Hello! Today we will talk about not the most famous sorting algorithm - three-way bitwise quick sorting. This algorithm is a hybrid of the well-known quick sort and bitwise sort.
Details - under the cut.
But first, remember the old one.
Quick sort (QSort)
She knows most. If we briefly take a supporting element, we make exchanges so that on one side of it there are smaller elements in the array, on the other - larger or equal. Next, we run recursively the same procedure on the resulting parts. At the same time, the support element itself has already appeared on the place where it will be in the sorted array.
')
At the same time, they often talk about optimizations for quick sorting. The best-known optimization is to select the reference element at random. Thus, the probability of “hitting” is significantly reduced in the case when quick sorting shows the worst performance (O (n ^ 2), as we all remember).
The second most popular idea is to divide an array not into two, but into three parts. Elements less than the reference, equal to it and elements greater than the reference. This optimization significantly speeds up the execution time in cases where there are many identical elements in the source array — after all, the same support elements as well as the reference elements have already “fallen” into their place in the sorted array, and no additional procedures are needed to sort them. The number of operations performed and the depth of recursive calls decrease. In general, a good way to save a little.
Difficulty - O (nlogn) on average, O (n ^ 2) at worst, additional memory - O (logn)
If anything, here is
a good and briefly written.
Bitwise sorting (Radix Sort)
Slightly less popular algorithm, but quite well known. The logic of his work is simple. Suppose we have an array of numbers.
First, sort them by the first (senior) category. Sorting in this case is performed using count sorting. The complexity is o (n). We received 10 "baskets" - in which the senior level 0, 1, 2, etc. Then we run the same procedure in each of the baskets, but we only consider not the high order, but the next one, and so on.
There are as many steps as digits in numbers. Accordingly, the complexity of the algorithm is O (n * k), k is the number of digits.

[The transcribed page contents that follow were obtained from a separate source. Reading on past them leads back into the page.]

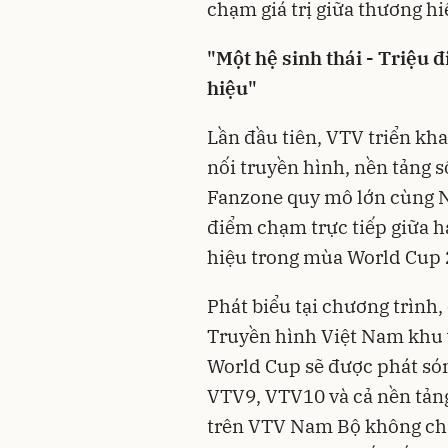
chạm giá trị giữa thương hi
"Một hệ sinh thái - Triệu 
hiệu"
Lần đầu tiên, VTV triển kha
nối truyền hình, nền tảng s
Fanzone quy mô lớn cùng N
điểm chạm trực tiếp giữa h
hiệu trong mùa World Cup 
Phát biểu tại chương trình
Truyền hình Việt Nam khu 
World Cup sẽ được phát só
VTV9, VTV10 và cả nền tản
trên VTV Nam Bộ không chỉ 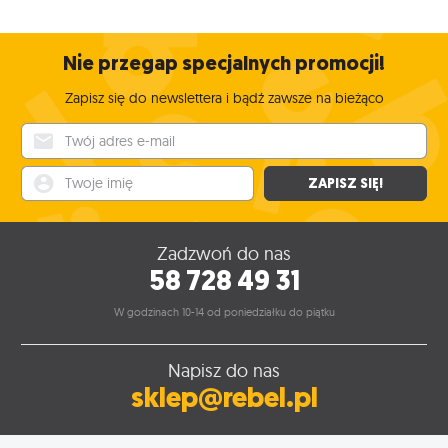
Nie przegap specjalnych promocji!
Zapisz się do newslettera i bądź zawsze na bieżąco
Twój adres e-mail
Twoje imię
ZAPISZ SIĘ!
Zadzwoń do nas
58 728 49 31
W godzinach 10-14 od poniedziałku do piątku
Napisz do nas
sklep@rebel.pl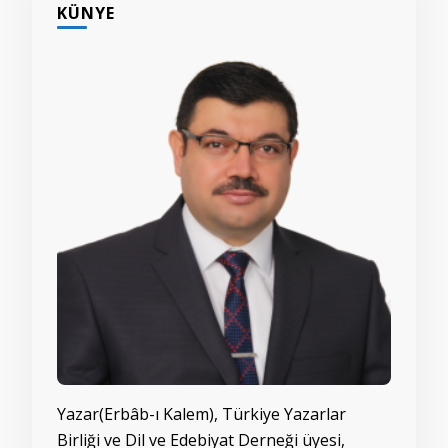
KÜNYE
Yazar(Erbâb-ı Kalem), Türkiye Yazarlar
Birliği ve Dil ve Edebiyat Derneği üyesi,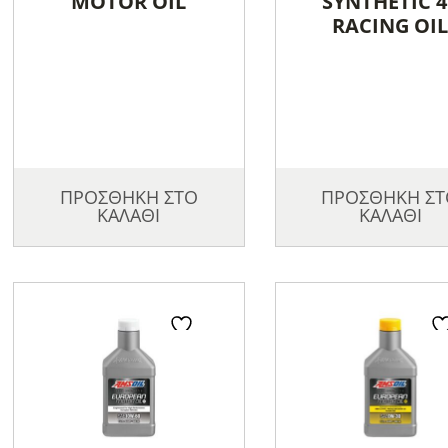
MOTOR OIL
SYNTHETIC 4
RACING OI
ΠΡΟΣΘΗΚΗ ΣΤΟ
ΠΡΟΣΘΗΚΗ ΣΤ
ΚΑΛΑΘΙ
ΚΑΛΑΘΙ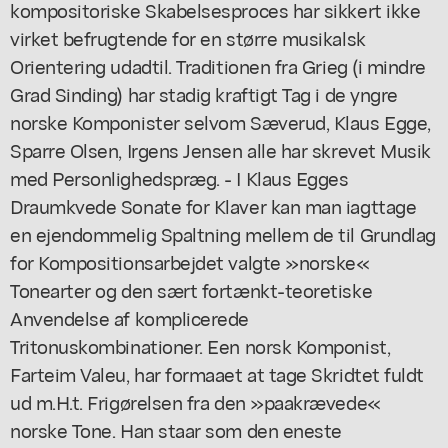
kompositoriske Skabelsesproces har sikkert ikke
virket befrugtende for en større musikalsk
Orientering udadtil. Traditionen fra Grieg (i mindre
Grad Sinding) har stadig kraftigt Tag i de yngre
norske Komponister selvom Sæverud, Klaus Egge,
Sparre Olsen, Irgens Jensen alle har skrevet Musik
med Personlighedspræg. - I Klaus Egges
Draumkvede Sonate for Klaver kan man iagttage
en ejendommelig Spaltning mellem de til Grundlag
for Kompositionsarbejdet valgte »norske«
Tonearter og den sært fortænkt-teoretiske
Anvendelse af komplicerede
Tritonuskombinationer. Een norsk Komponist,
Farteim Valeu, har formaaet at tage Skridtet fuldt
ud m.H.t. Frigørelsen fra den »paakrævede«
norske Tone. Han staar som den eneste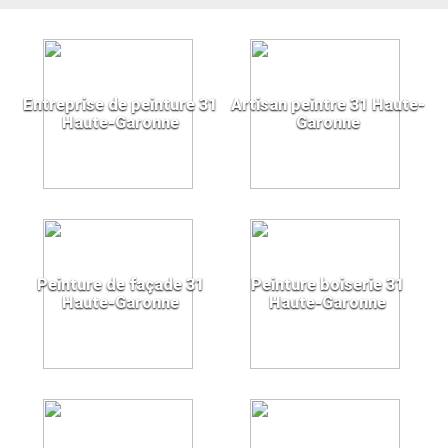
Entreprise de peinture 31
Artisan peintre 31 Haute-
Haute-Garonne
Garonne
Peinture de façade 31
Peinture boiserie 31
Haute-Garonne
Haute-Garonne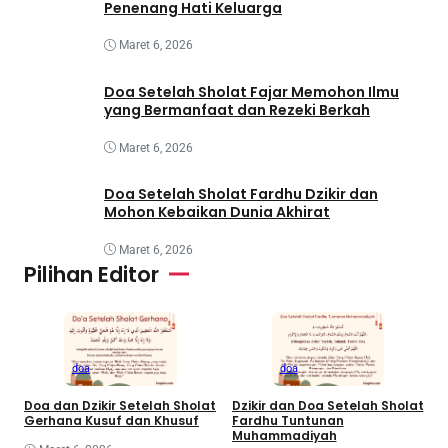
Penenang Hati Keluarga
Maret 6, 2026
Doa Setelah Sholat Fajar Memohon Ilmu
yang Bermanfaat dan Rezeki Berkah
Maret 6, 2026
Doa Setelah Sholat Fardhu Dzikir dan
Mohon Kebaikan Dunia Akhirat
Maret 6, 2026
Pilihan Editor
D
S
K
doa
doa
Doa dan Dzikir Setelah Sholat
Dzikir dan Doa Setelah Sholat
Gerhana Kusuf dan Khusuf
Fardhu Tuntunan
Muhammadiyah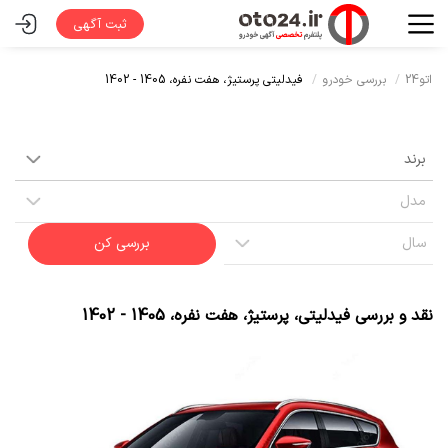
ثبت آگهی
اتو24
بررسی خودرو
فیدلیتی پرستیژ،
هفت نفره،
1405 - 1402
بررسی کن
نقد و بررسی
فیدلیتی
،
پرستیژ
،
هفت نفره
،
1405 - 1402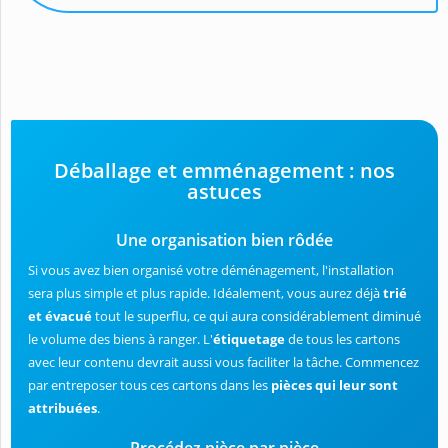
Déballage et emménagement : nos
astuces
Une organisation bien rôdée
Si vous avez bien organisé votre déménagement, l'installation
sera plus simple et plus rapide. Idéalement, vous aurez déjà
trié
et évacué
tout le superflu, ce qui aura considérablement diminué
le volume des biens à ranger. L'
étiquetage
de tous les cartons
avec leur contenu devrait aussi vous faciliter la tâche. Commencez
par entreposer tous ces cartons dans les
pièces qui leur sont
attribuées
.
Procédez pièce par pièce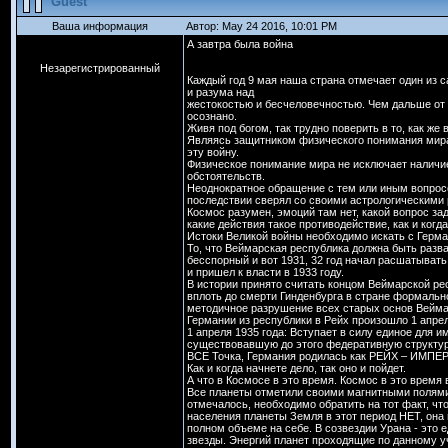
Guest
Ваша информация
Автор: May 24 2016, 10:01 PM
А завтра была война
Незарегистрированный
Каждый год 9 мая наша страна отмечает один из 
и разума над
жестокостью и бесчеловечностью. Чем дальше от н
осознано.
Живя под богом, так трудно поверить в то, как же 
Являясь защитником физического понимания мира,
эту войну.
Физическое понимание мира не исключает наличие
обстоятельств.
Неоднократное обращение с тем или иным вопросо
последствии сверял со своими астрологическими 
Космос разумен, эмоций там нет, какой вопрос зад
какие действия такое противодействие, как и когда
Истоки Великой войны необходимо искать с Герман
То, что Веймарская республика должна быть разва
бесспорный и вот 1931, 32 год начал расшатывать
и пришел к власти в 1933 году.
В истории принято считать концом Веймарской рес
вплоть до смерти Гинденбурга в стране формаль
методичное разрушение всех старых основ Вейма
Германии из республики в Рейх произошло 1 апрел
1 апреля 1935 года: Вступает в силу единое для
существовавшую до этого федеративную структур
ВСЕ Точка, Германия родилась как РЕЙХ – ИМПЕ
Как и когда начнете дело, так оно и пойдет.
А что в Космосе в это время. Космос в это время
Все планеты отметили своими магнитными полями
отмечалось, необходимо обратить на тот факт, чт
населения планеты Земля в этот период НЕТ, она
полном объеме на себе. В созвездии Урана - это 
звезды. Энергий планет проходящие по данному уч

There are two types of such sorting - MSD (most significant digit - first high order) and LSD (least significant digit first low end). LSD is somewhat more convenient for sorting numbers, since it is not necessary to “assign” to the left insignificant 0 to align the number of digits.
MSD is more convenient for sorting rows.
The algorithm in this implementation requires additional memory - O (n).

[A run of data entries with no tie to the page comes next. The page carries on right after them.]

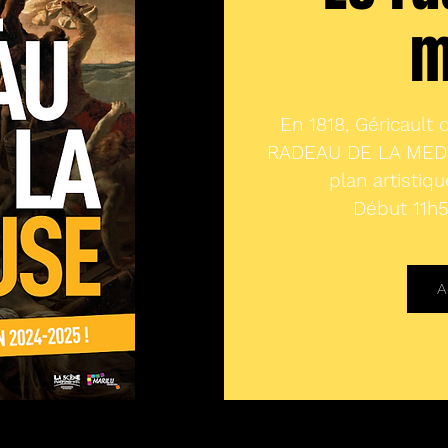
m
En 1818, Géricault
RADEAU DE LA MEDUS
plan artistiqu
Début 11h5
A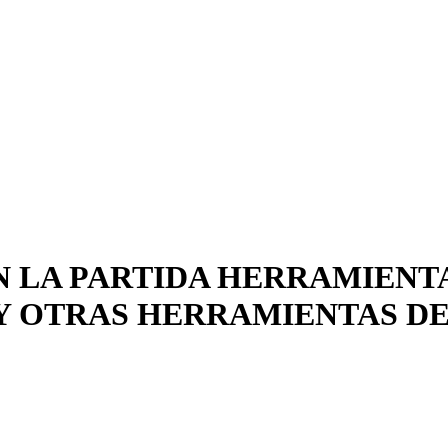
 LA PARTIDA HERRAMIENTA
Y OTRAS HERRAMIENTAS DE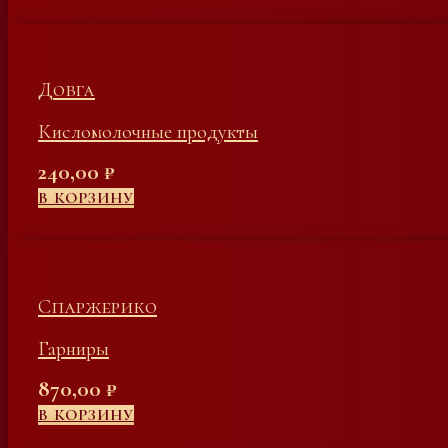
Довга
Кисломолочные продукты
240,00
₽
В КОРЗИНУ
Спаржерико
Гарниры
870,00
₽
В КОРЗИНУ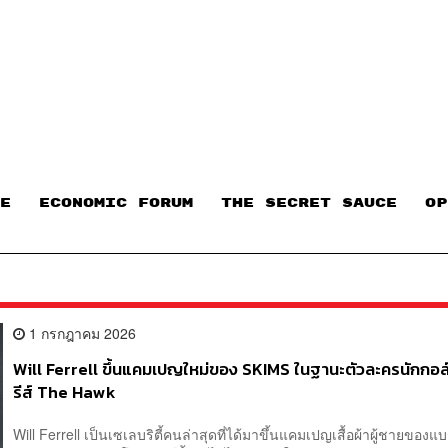
E
ECONOMIC FORUM
THE SECRET SAUCE​
OP
1 กรกฎาคม 2026
Will Ferrell ขึ้นแคมเปญใหม่ของ SKIMS ในฐานะตัวละครนักกอล
รีส์ The Hawk
Will Ferrell เป็นเซเลบริตี้คนล่าสุดที่ได้มาขึ้นแคมเปญเสื้อผ้าผู้ชายของแ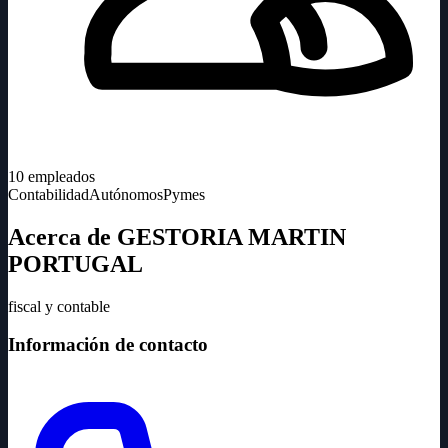
10
empleados
Contabilidad
Autónomos
Pymes
Acerca de GESTORIA MARTIN
PORTUGAL
fiscal y contable
Información de contacto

You can read more, for example,
here .
Three-Way Bitwise Sorting
Suppose we are sorting the rows.
Using qsort, which actively compares elements, looks too expensive - string comparison is a long operation. Yes, we can write our comparator, which will be somewhat more efficient. But still.
Using radix, which requires additional memory, is also not very motivating - the lines can be large. Yes, and a large length of lines the number of discharges, depressing effect on efficiency.
And what if in some way to combine these algorithms?
The logic of the resulting algorithm is as follows:
1. Take the supporting element.
2. We divide the array into three parts, comparing the elements with the reference one according to the senior category - into smaller, equal and larger ones.
3. In each of the three parts, we repeat the procedure, starting from step No. 1, until we reach empty parts or parts with 1 element.
Only in the middle part (i.e., where the most significant bit is equal to the highest level of the support element) proceed to the next category. In the remaining parts of the operation begins without changing the "working" discharge.
The sorting complexity is O (nlogn). Additional memory - O (1).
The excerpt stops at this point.